Elle cherche une belle-mère

Baruch 5,1-9 ; Philippiens 1,4-6.8-11 ; Luc 3,1-6
dimanche 7 décembre 1997.
 

Cette expression de jadis, assez désagréable au demeurant, s’appliquait à une jeune fille qui se mettait à s’habiller de manière provocante, pour attirer le regard des hommes : elle voulait sans doute trouver un mari, et donc, une belle-mère. L’expression soulignait à la fois le côté agressif, ou offensif, de l’attitude, et le calcul qu’elle dissimulait. Il est légitime pour une jeune fille, au demeurant, de s’habiller avec soin, de chercher à être séduisante. D’ailleurs, lorsqu’une demoiselle habituellement peu soucieuse de son apparence devenait coquette, on disait : "Il doit y avoir quelqu’un." L’on subodorait que quelque jeune homme, quelque part, ne lui était pas indifférent. Et tout le monde en était plutôt content, en particulier ses parents. "Jérusalem, quitte ta robe de tristesse, habille-toi de gloire !" Il faut te faire belle, parce qu’il y a quelqu’un qui vient. Le prophète Baruch annonce la fin des malheurs, la fin de l’abandon, pour Jérusalem personnifiée : voici la venue de l’époux, voici le retour des fils rassemblés ! Tout le bonheur est annoncé.

Aujourd’hui l’on entend souvent dire : "Il y a des gens qui cherchent Dieu et ne le trouvent pas." Eh bien, ceux-là, je pense qu’ils sont comme celles qui cherchent une belle-mère, et qu’ils feraient mieux d’être comme celles pour qui "il y a quelqu’un".

Ce qui est sûr c’est que Dieu vient à nous : nous n’avons pas besoin d’aller le chercher, il vient.
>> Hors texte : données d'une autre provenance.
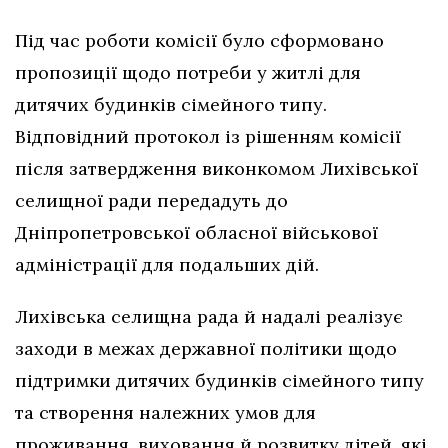
Під час роботи комісії було сформовано
пропозиції щодо потреби у житлі для
дитячих будинків сімейного типу.
Відповідний протокол із рішенням комісії
після затвердження виконкомом Лихівської
селищної ради передадуть до
Дніпропетровської обласної військової
адміністрації для подальших дій.
Лихівська селищна рада й надалі реалізує
заходи в межах державної політики щодо
підтримки дитячих будинків сімейного типу
та створення належних умов для
проживання, виховання й розвитку дітей, які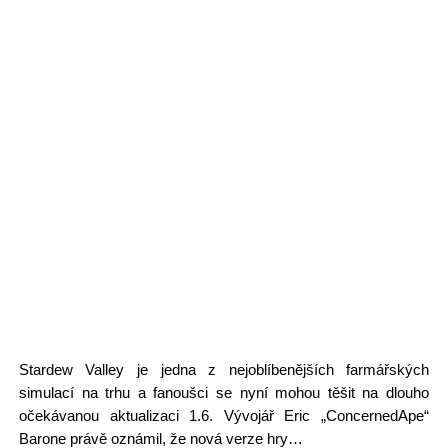
Stardew Valley je jedna z nejoblíbenějších farmářských
simulací na trhu a fanoušci se nyní mohou těšit na dlouho
očekávanou aktualizaci 1.6. Vývojář Eric „ConcernedApe“
Barone právě oznámil, že nová verze hry…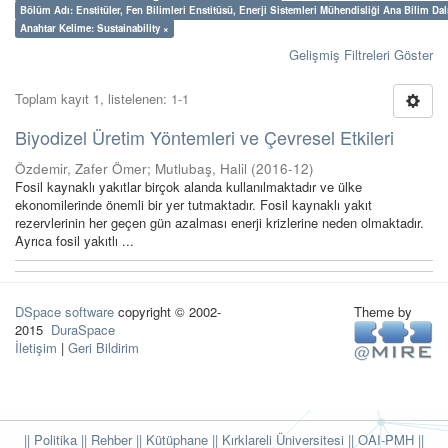
Bölüm Adı: Enstitüler, Fen Bilimleri Enstitüsü, Enerji Sistemleri Mühendisliği Ana Bilim Dal
Anahtar Kelime: Sustainability ×
Gelişmiş Filtreleri Göster
Toplam kayıt 1, listelenen: 1-1
Biyodizel Üretim Yöntemleri ve Çevresel Etkileri
Özdemir, Zafer Ömer
;
Mutlubaş, Halil
(
2016-12
)
Fosil kaynaklı yakıtlar birçok alanda kullanılmaktadır ve ülke
ekonomilerinde önemli bir yer tutmaktadır. Fosil kaynaklı yakıt
rezervlerinin her geçen gün azalması enerji krizlerine neden olmaktadır.
Ayrıca fosil yakıtlı ...
DSpace software
copyright © 2002-
Theme by
2015
DuraSpace
İletişim
|
Geri Bildirim
|| Politika
|| Rehber
|| Kütüphane
|| Kırklareli Üniversitesi ||
OAI-PMH ||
Nous avons seulement à le laisser venir, à l’accueillir. C’est ce que signifie le temps de l’Avent. "Avent", cela veut dire "venue". Dieu vient. Il n’est que de le laisser venir. Mais pour l’accueillir, il va falloir nous défaire de nos attachements aux réalités de ce monde, qui sont comme des trous sur le chemin de Dieu. Nous détacher des séductions de la terre, qui sont comme les ravins sur la route. Ce qui nous rend creux et vides en nous-mêmes, il faut y renoncer pour accueillir celui qui vient combler le désir profond de tout notre être. Cela veut dire qu’il faut nous convertir.

Et notre orgueil, notre amour-propre, est comme un mur dressé sur le chemin de Dieu, comme ces collines qu’il faut abaisser. Si nous croyons qu’il y a quelqu’un qui vient nous chercher parce qu’il nous aime, faisons-nous aimables. Ainsi nous serons trouvés par le Christ Jésus, le bon pasteur, et en lui nous irons vers le Père.